In other words: $X$ is a matrix where each column represents a feature, and each row represents a training example, and $y$ is a vector of each training example output

A common loss function to optimize over for Logistic Regression is the Binary Cross Entropy Loss.
If you want to know more about how this loss is derived and why we use it for Logistic Regression, check out the 
CrossEntropyLoss.ipynb notebook for more info. We will define our loss function as a function of our parameters
$J(\theta, b) = BCE$

$$ \implies J(\theta, b) = -\sum_{i = 1}^{m}y^{(i)} \cdot \log(h_{\theta}(x^{(i)})) + (1 - y^{(i)}) \cdot \log(1 - h_{\theta}(x^{(i)})) $$
$$ = -\sum_{i = 1}^{m}y^{(i)} \cdot \log(\sigma(\theta^Tx^{(i)} + b)) + (1 - y^{(i)}) \cdot \log(1 - \sigma(\theta^Tx^{(i)} + b)) 


Basically, we get a very large negative number when we predict very incorrectly and a very small negative number when
we predict close to correctly. This results in a very large loss if there were a lot of very large discrepencies between
our predictions and the actual output or a smaller loss when we predicted close to correct most of the time.

To optimize our parameters we need to find the parameters that minimize this function.
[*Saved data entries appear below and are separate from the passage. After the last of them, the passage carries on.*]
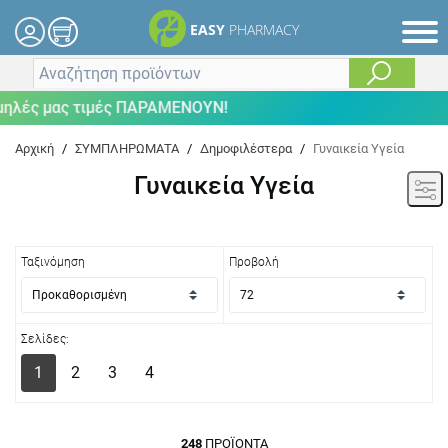
EASY
PHARMACY
ας τιμές ΠΑΡΑΜΕΝΟΥΝ!
Αρχική
/
ΣΥΜΠΛΗΡΩΜΑΤΑ
/
Δημοφιλέστερα
/
Γυναικεία Υγεία
Γυναικεία Υγεία
Ταξινόμηση
Προβολή
Σελίδες:
1
2
3
4
248
ΠΡΟΪΌΝΤΑ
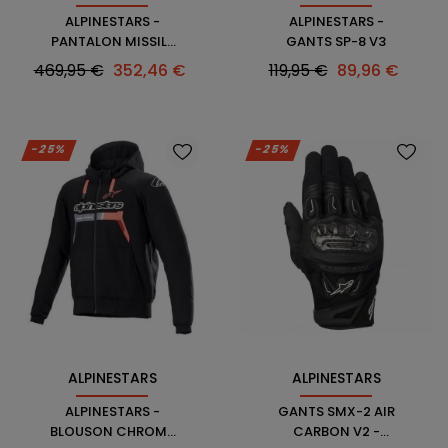
ALPINESTARS -
ALPINESTARS -
PANTALON MISSILE
GANTS SP-8 V3
V3
Prix
Prix
Prix
Prix
469,95 €
352,46 €
119,95 €
89,96 €
habituel
habituel
-25%
-25%
ALPINESTARS
ALPINESTARS
ALPINESTARS -
GANTS SMX-2 AIR
BLOUSON CHROME
CARBON V2 -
We need to find:

$$ \underset{\theta, b}{\mathrm{argmin}} [J(\theta, b)]$$

To do so we may use an optimization algorithm such as gradient descent. This means we need to compute the gradient of the loss function w.r.t. the parameters of the model. The gradient of the loss is defined as:

$$  \nabla_{J}(\theta) = - \frac{\partial h}{\partial \theta}^T y_{h} $$
$$ \text{Where } \; \frac{\partial h}{\partial \theta} = (\frac{\partial h}{\partial \theta_{1}} \rightarrow \frac{\partial h}{\partial \theta_{n}}, \frac{\partial h}{\partial b}) \in \mathbb{R}^{m \times n + 1},$$
$$ \frac{\partial h}{\partial \theta_{j}} = (\frac{\partial h_{\theta}(x^{(1)})}{\partial \theta_{j}}, ..., \frac{\partial h_{\theta}(x^{(m)})}{\partial \theta_{j}}) \in \mathbb{R}^{m},$$
$$ \frac{\partial h}{\partial b} = (\frac{\partial h_{\theta}(x^{(1)})}{\partial b}, ..., \frac{\partial h_{\theta}(x^{(m)})}{\partial b}) \in \mathbb{R}^{m}$$
$$ \text{And } \; y_g = (y - h_{\theta}(x)) \otimes (h_{\theta}(x) - h_{\theta}(x) \odot h_{\theta}(x))  $$

Where $\otimes$ is the Hadamard division (element-wise division) and $\odot$ is the Hadamard product (element-wise product)
$\frac{\partial g}{\partial \theta}$ is known as the Jacobian of $h$
<br><br> *If you are interested in how this gradient was computed, check out the CrossEntropyLoss.ipynb notebook where I go over it in detail*

This means we only have to compute $\frac{\partial g}{\partial \theta}$ and let the loss function compute the rest and then matrix by vector multiply!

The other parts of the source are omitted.